Imposition of credit card fee shortly after promise of "no annual fee" in solicitation materials violates Truth in Lending Act
Law Reporter, Jun 2002
Imposition of credit card fee shortly after promise of "no annual fee" in solicitation materials violates Truth in Lending Act.
Rossman v. Fleet Bank (R.I.) Nat'l Ass'n, 280 F.3d 384 (3d Cir. 2002).
The Third Circuit Court of Appeals held that a promise in a credit card solicitation that the card has "no annual fee," made by a creditor that intends to impose such a fee shortly thereafter, is misleading and unlawful.
Here, Rossman responded to a solicitation offering her a credit card at no annual fee. A few months later, the bank changed the underlying credit agreement and imposed an annual fee. Rossman filed a class action lawsuit alleging, among other things, that the bank violated the Truth in Lending Act (TILA), 15 U.S.C. 16 1601 et seq., by failing to disclose the fee at the time she acquired her card.

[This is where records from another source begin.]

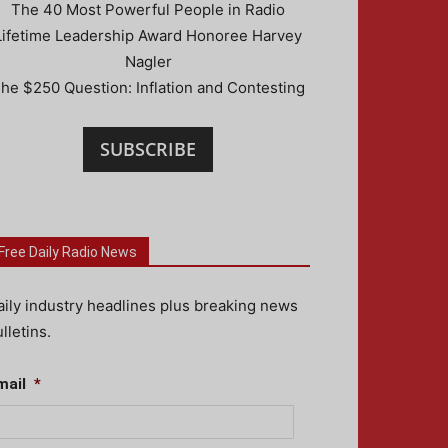
The 40 Most Powerful People in Radio
Lifetime Leadership Award Honoree Harvey
Nagler
he $250 Question: Inflation and Contesting
SUBSCRIBE
Free Daily Radio News
aily industry headlines plus breaking news
lletins.
mail
*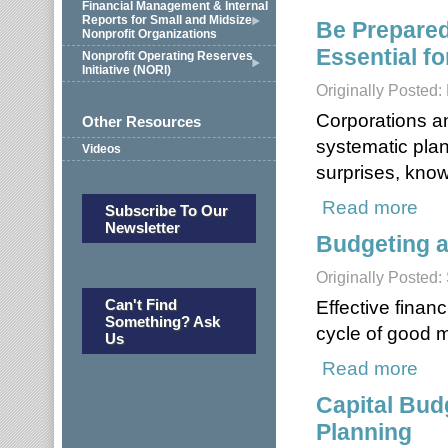
Financial Management & Internal
Reports for Small and Midsize
Be Prepared
Nonprofit Organizations
Essential fo
Nonprofit Operating Reserves
Initiative (NORI)
Originally Posted:
Corporations a
Other Resources
systematic pla
Videos
surprises, kno
Read more
about
Subscribe To Our
Newsletter
Budgeting a
Originally Posted
Can't Find
Effective finan
Something? Ask
cycle of good 
Us
Read more
about
Capital Bud
Planning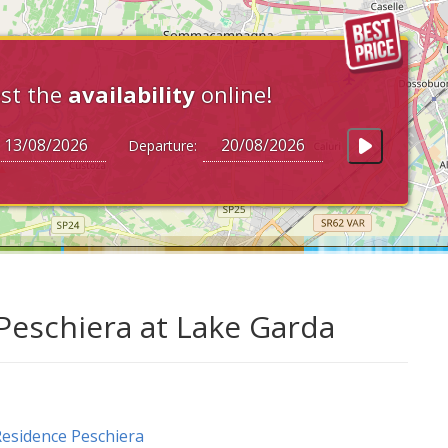
st the
availability
online!
Departure:
Peschiera at Lake Garda
esidence Peschiera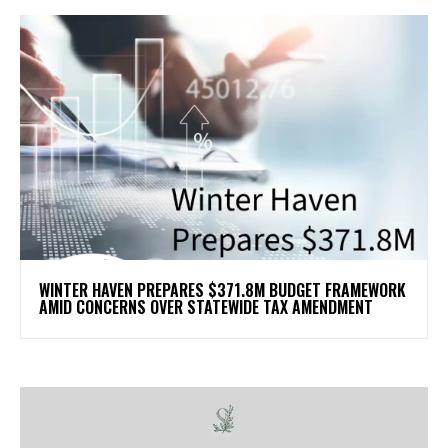
WINTER HAVEN PREPARES $371.8M BUDGET FRAMEWORK
AMID CONCERNS OVER STATEWIDE TAX AMENDMENT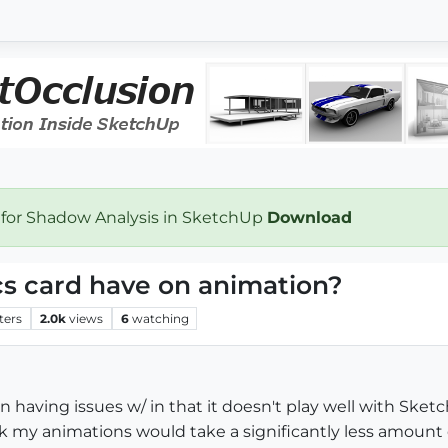
 for Shadow Analysis in SketchUp
Download
cs card have on animation?
ters
2.0k
views
6
watching
n having issues w/ in that it doesn't play well with Sketchu
k my animations would take a significantly less amount 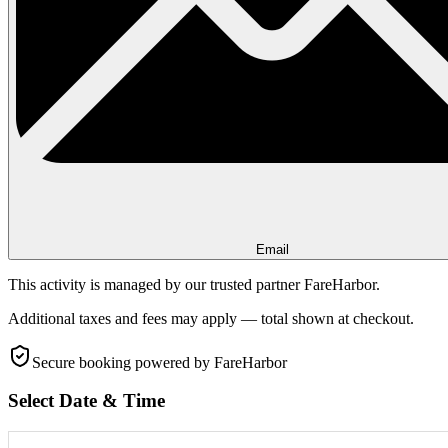
Email
This activity is managed by our trusted partner FareHarbor.
Additional taxes and fees may apply — total shown at checkout.
Secure booking
powered by FareHarbor
Select Date & Time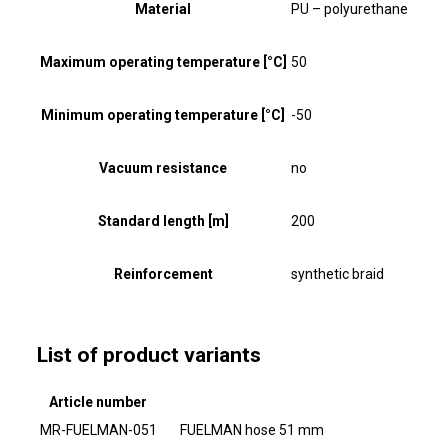
Material
PU – polyurethane
Maximum operating temperature [°C]
50
Minimum operating temperature [°C]
-50
Vacuum resistance
no
Standard length [m]
200
Reinforcement
synthetic braid
List of product variants
Article number
MR-FUELMAN-051
FUELMAN hose 51 mm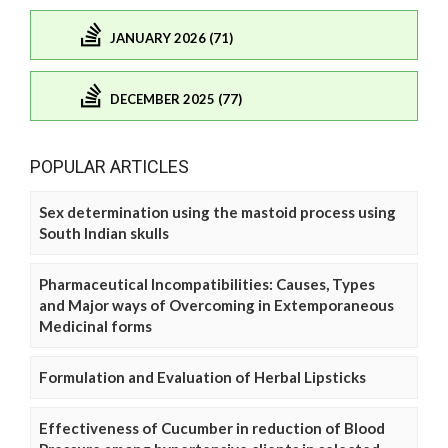
JANUARY 2026 (71)
DECEMBER 2025 (77)
POPULAR ARTICLES
Sex determination using the mastoid process using
South Indian skulls
Pharmaceutical Incompatibilities: Causes, Types
and Major ways of Overcoming in Extemporaneous
Medicinal forms
Formulation and Evaluation of Herbal Lipsticks
Effectiveness of Cucumber in reduction of Blood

A U.S. district court dismissed the TILA count for failing to state a claim upon which relief could be granted.
Reversing, the Third Circuit found that a reasonable consumer would expect that, even if the terms of a credit card agreement are subject to change, the stated terms in the initial solicitation and agreement are those that the card issuer intends to provide for at least one year.
The court explained that Congress, in enacting the TILA, imposed special requirements on credit card solicitations. Not only must issuers disclose the basic terms of the agreement prior to consummation of the contract, they must also disclose-"clearly, conspicuously, and accurately"-many of those terms in the solicitation itself. Congress was seeking to ensure that consumers have the information needed to make informed choices with respect to credit cards, not only before the agreement is consummated, but also at the point at which they are considering responding to an issuer's solicitation, the court said.
Under defendant's approach, the court observed, a credit card issuer would be able to promise any terms it wanted, with no intention of offering those terms. It could send, together with the card, a new set of disclosures stating the terms it had always actually intended to provide. Because so many credit solicitations include introductory rates and fees, it is reasonable to view a solicitation that promises fixed rates and no annual fees as describing an agreement under which the issuer intends to offer those terms until there is a reason to change them, the court found.
Consequently, the court remanded.
Plaintiff's Counsel
*Michael D. Donovan, Philadelphia, Pa. Michael P. Malakoff, Pittsburgh, Pa.